Kurt Cyrus: I get to read the manuscript.
Logan: Do they try to tailor what gets
submitted to you, or do you turn down many stories?
Kurt Cyrus: I've turned down half a dozen
or so. But if I'm hungry enough, I'll illustrate
just about anything. Editors do try hard to match
the right illustrator to each project. Sometimes
I just don't like a story well enough to spend
five or six months with it. Other times I can't
visualize how I would approach it, so I let some
other illustrator tackle it. Unless I'm hungry.

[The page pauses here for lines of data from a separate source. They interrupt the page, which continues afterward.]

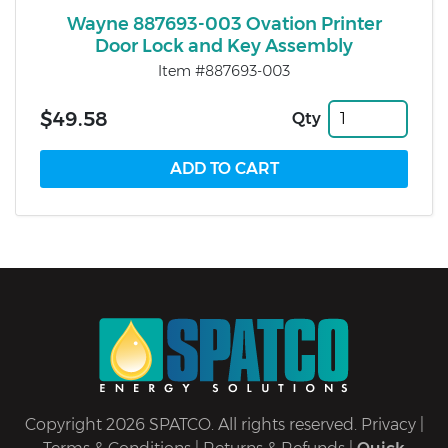
Wayne 887693-003 Ovation Printer
Door Lock and Key Assembly
Item #887693-003
$49.58
Qty
Copyright 2026 SPATCO. All rights reserved.
Privacy
|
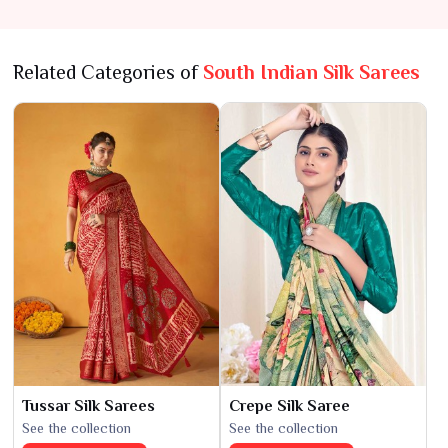
Timeless Tradition
Related Categories of
South Indian Silk Sarees
Tussar Silk Sarees
Crepe Silk Saree
See the collection
See the collection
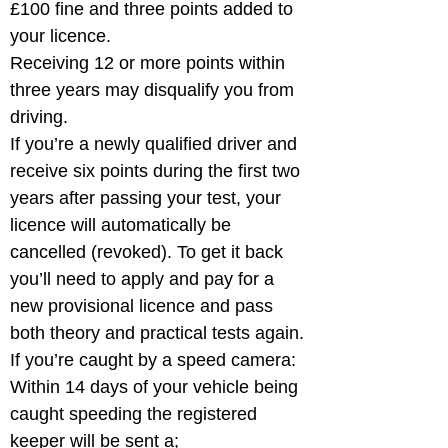
£100 fine and three points added to 
your licence.

Receiving 12 or more points within 
three years may disqualify you from 
driving. 

If you’re a newly qualified driver and 
receive six points during the first two 
years after passing your test, your 
licence will automatically be 
cancelled (revoked). To get it back 
you’ll need to apply and pay for a 
new provisional licence and pass 
both theory and practical tests again.

If you’re caught by a speed camera:

Within 14 days of your vehicle being 
caught speeding the registered 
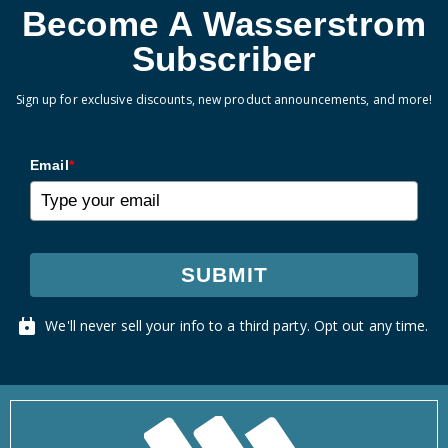
Become A Wasserstrom
Subscriber
Sign up for exclusive discounts, new product announcements, and more!
Email
*
SUBMIT
We'll never sell your info to a third party. Opt out any time.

Logan: Do you read reviews of your work?
Kurt Cyrus: Compulsively! When I have
a new book out I check Amazon.com and Barnes&Noble.com
about twice a day for new reviews. Then I Google
myself. I'm pretty insecure.
Logan: One review criticized Slow Train
to Oxmox for not showing Oxmox, and for your
odd sense of gravity...
Kurt Cyrus: New York Times Book Review,
November 15, 1998. It still galls me. It's usually
not helpful to criticize the critics, so I'll
just point out that Time Magazine named that same
book one of the best of the year.
As annoying as the bad review was, I admit that
Slow Train to Oxmox does require some suspension
of disbelief. But most kids know how to pretend,
even if some grownups have forgotten. There's
a scene in which the locomotive is viewed from
below and is recognizable as an oversized toy,
complete with "Made in America" stamped on the
bottom. In this book we are basically playing
with a toy train full of live people. I just didn't
spell that out for the nitpicky adults.
Logan: Do you get feedback from other
children's book authors or artists as well?
Kurt Cyrus: Not much. We're too polite
to criticize each others' work.
Logan: Assuming you do readings at schools
or libraries, what do kids think of your work?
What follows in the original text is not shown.